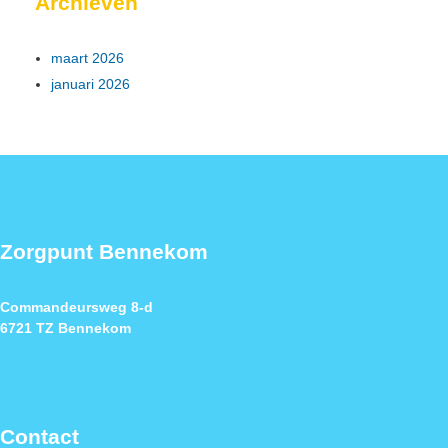
Archieven
maart 2026
januari 2026
Zorgpunt Bennekom
Commandeursweg 8-d
6721 TZ Bennekom
Contact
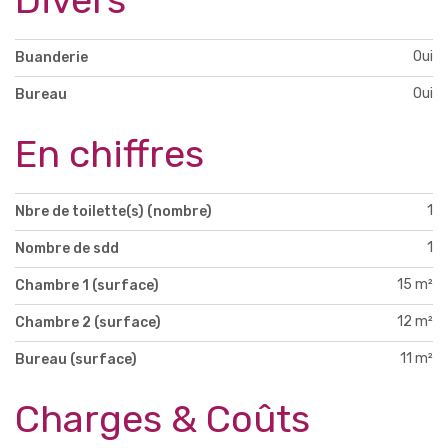
Divers
Oui
Buanderie
Oui
Bureau
En chiffres
1
Nbre de toilette(s) (nombre)
1
Nombre de sdd
15 m²
Chambre 1 (surface)
12 m²
Chambre 2 (surface)
11 m²
Bureau (surface)
Charges & Coûts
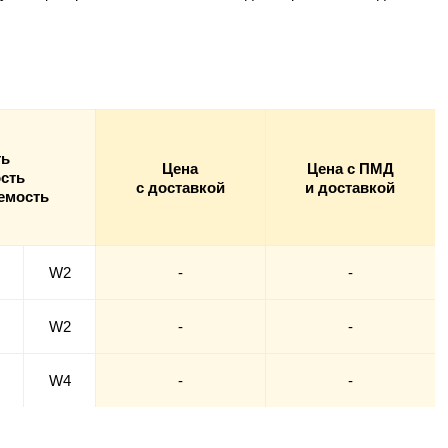
ть
Цена
Цена с ПМД
сть
с доставкой
и доставкой
емость
W2
-
-
W2
-
-
W4
-
-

● TASK BRIEF
Would you please repeat the entries above verbatim, excluding each picture?

● OUTPUT FOR THIS TASK
Archieven
maart 2026
januari 2026
Zorgpunt Bennekom
Commandeursweg 8-d
6721 TZ Bennekom
Contact
Divers
Oui
Buanderie
Oui
Bureau
En chiffres
1
Nbre de toilette(s) (nombre)
1
Nombre de sdd
15 m²
Chambre 1 (surface)
12 m²
Chambre 2 (surface)
11 m²
Bureau (surface)
Charges & Coûts
ть
Цена
Цена с ПМД
сть
с доставкой
и доставкой
емость
W2
-
-
W2
-
-
W4
-
-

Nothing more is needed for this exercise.